Tampoco creo que ninguno de entre los sobrevivientes de La Roque conozca ese sendero y hubiera podido indicárselo a Vilmain, porque los cultivadores de La Roque son gentes de ricas llanuras y no ponen nunca la bota, ni sus tractores los neumáticos, en las colinas de Malejac. Tampoco figura este camino en los mapas de estado mayor, ya antiguos, en tanto que este es de creación relativamente reciente, habiendo sido trazado por un guardabosques que evacuaba madera. Es pues muy poco probable que Vilmain lo use nunca. Pero tengo interés en estar seguro, es lo que explico en voz baja a Meyssonnier, después de una hora de marcha en el silencio opresivo de la maleza.

No he visto nada sospechoso, ni huella de paso, ni planta pisada, ni ramita rota, o las que he visto están ya marchitas y fueron partidas por nuestros caballos cuando Colin y yo volvimos de La Roque.
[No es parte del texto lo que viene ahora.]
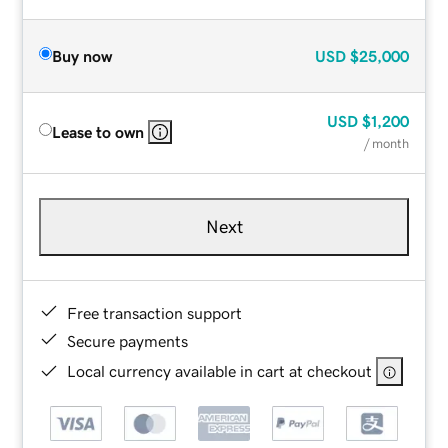
Buy now
USD
$25,000
USD
$1,200
Lease to own
/ month
Next
Free transaction support
Secure payments
Local currency available in cart at checkout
A la vuelta, detrás de mí, dispongo de algunos puntos de referencia para asegurarme que cuando volvamos a pasar por el sendero, nadie más que nosotros lo ha recorrido. Para esto, curvo a través del camino, a la altura de la cadera, un delgado tallo flexible y lo ato con una hebra de hilo negro a una rama del otro lado. Obstáculo que debe resistir al viento, pero no a un hombre caminando un poco rápido y que deberá romperlo sin ni siquiera darse cuenta. Cuando tengo la suerte de encontrar una zarza, no uso el hilo y aprovecho sus exasperantes aptitudes de enroscamiento y de captura para deshacer la liana espinosa más larga y hacerla atravesar el camino, donde al punto se fija con avidez sobre la ramita más frágil.
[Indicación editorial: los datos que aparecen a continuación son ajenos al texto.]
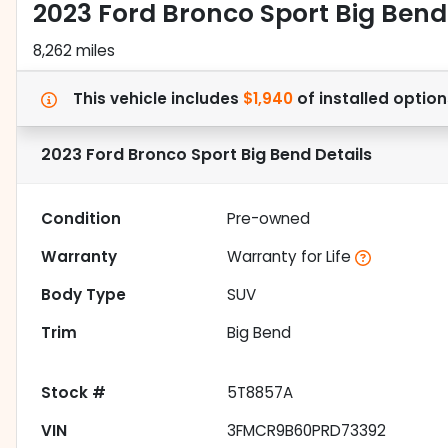
2023 Ford Bronco Sport Big Bend
8,262 miles
This vehicle includes
$1,940
of
installed option
2023 Ford Bronco Sport Big Bend
Details
Condition
Pre-owned
Warranty
Warranty for Life
Body Type
SUV
Trim
Big Bend
Stock #
5T8857A
VIN
3FMCR9B60PRD73392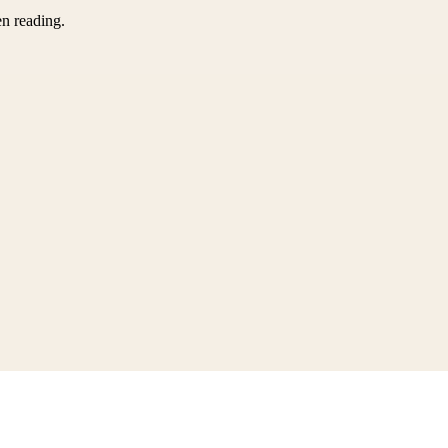
en reading.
Esto se parece a un juego de la época del Círculo, y Meyssonnier me lo hace notar. La diferencia es que esta vez la apuesta del juego es nuestra vida. Pero ni él ni yo tenemos ganas de hacer una observación tan dramática. Al contrario, estamos totalmente de acuerdo en concretarnos a lo cotidiano. Al cabo de dos horas de marcha, nos sentamos para tomar aliento sobre algunas matas de pasto en una situación dominante que nos ofrece el panorama de la carretera de La Roque. Por el contrario, cualquiera que caminara por la carretera no podría divisarnos en el cabrilleo de la maleza, aun si estuviéramos a caballo. Ver sin ser visto, diría Meyssonnier.

– Vamos a salir de esta, creo -dice éste.

Salvo porque parpadea y porque su rostro estrecho, bajo el efecto de la tensión, parece más largo todavía, está tan calmo como se puede estarlo. Como hago que sí con la cabeza sin hablar, retoma:

– Trato de imaginarme las cosas. Vilmain aparece con su bazooka. De un golpe, derriba la empalizada y la franquea. Ante él ve las bolsas de arena, piensa que el portal está detrás y tira. Tira una vez, dos veces, sin resultado. No tiene más que una decena de obuses. Por supuesto, no los va a tirar todos. Entonces, da la orden de retirada.

– Es justamente eso lo que temo, ves. Si se va, no estaremos a salvo por eso. Muy por el contrario. Vilmain es un hombre de oficio. Desde el momento en que vea que se ha pelado la frente, va a volverse a La Roque y nos hará una guerra de emboscadas.